With long snaky locks of the adderblack hair

That clung round her neck-those dark locks that I prize
For the sake of a maid that once loved me with eyes
Of that fathomless hue-but they changed as they roll'd,
And brighten'd, and suddenly blazed into gold

That she comb'd into flames, and the locks that fell down
Turn'd dark as they fell, but I slighted their brown,
Nor loved till I saw the light ringlets shed wild
That Innocence wears when she is but a child;

And her eyes-O I ne'er had been witch'd with their shine,
Had they been any other, my Ægle, than thine!
Then I gave me to magic, and gazed till I madden'd
In the full of their light-but I sadden'd and sadden'd
The deeper I look'd-till I sank on the snow
Of her bosom, a thing made of terror and woe,
And answer'd its throb with the shudder of fears,
And hid my cold eyes from her eyes with my tears,
And strain'd her white arms with the still languid weight
Of a fainting distress. There she sat like the Fate
That is nurse unto Death, and bent over in shame
To hide me from her-the true Ægle-that came
With the words on her lips the false witch had foregiv'n
To make me immortal-for now I was even

At the portals of Death that but waited the hush
Of world-sounds in my ear to cry welcome, and rush
With my soul to the banks of his black-flowing river.
O would it had flown from my body for ever
Ere I listen'd those words, when I felt with a start
The life blood rush back in one throb to my heart,
And saw the pale lips where the rest of that spell
Had perish'd in horror-and heard the farewell

Of that voice that was drown'd in the dash of the stream!
How fain had I follow'd, and plunged with that scream
Into death, but my being indignantly lagg'd
Through the brutaliz'd flesh that I painfully dragg'd
Behind me-O Circe! O mother of Spite!

Speak the last of that curse! and imprison me quite
In the husk of a brute-that no pity may name
The man that I was-that no kindred may claim
The monster I am! Let me utterly be

Brute-buried and Nature's dishonour with me

Uninscribed!-But she listen'd my prayer that was praise
To her malice with smiles, and advised me to gaze
On the river for love-and perchance she would make
In pity a maid without eyes for my sake,

And she left me like Scorn. Then I ask'd of the wave
What monster I was, and it trembled and gave
The true shape of my grief, and I turn'd with my face
From all waters for ever, and fled through that place
Till with horror more strong than all magic I pass'd
Its bounds, and the world was before me at last.

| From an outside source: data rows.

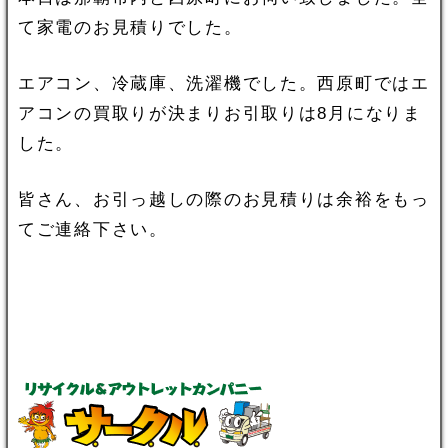
て家電のお見積りでした。
エアコン、冷蔵庫、洗濯機でした。西原町ではエ
アコンの買取りが決まりお引取りは8月になりま
した。
皆さん、お引っ越しの際のお見積りは余裕をもっ
てご連絡下さい。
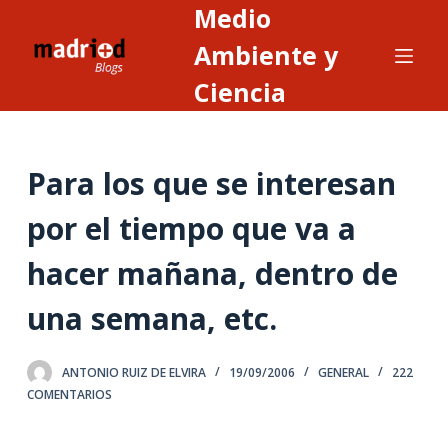
Medio
S
a
Ambiente y
l
Ciencia
t
a
r
Para los que se interesan
a
l
por el tiempo que va a
c
o
hacer mañana, dentro de
n
t
una semana, etc.
e
n
ANTONIO RUIZ DE ELVIRA
19/09/2006
GENERAL
222
i
COMENTARIOS
d
o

There I wander'd in sorrow, and shunn'd the abodes
Of men, that stood up in the likeness of Gods,
But I saw from afar the warm shine of the sun
On their cities, where man was a million, not one;
And I saw the white smoke of their altars ascending,
That show'd where the hearts of the many were blending,
And the wind in my face brought shrill voices that came
From the trumpets that gather'd whole bands in one fame
As a chorus of man-and they stream'd from the gates
Like a dusky libation pour'd out to the Fates.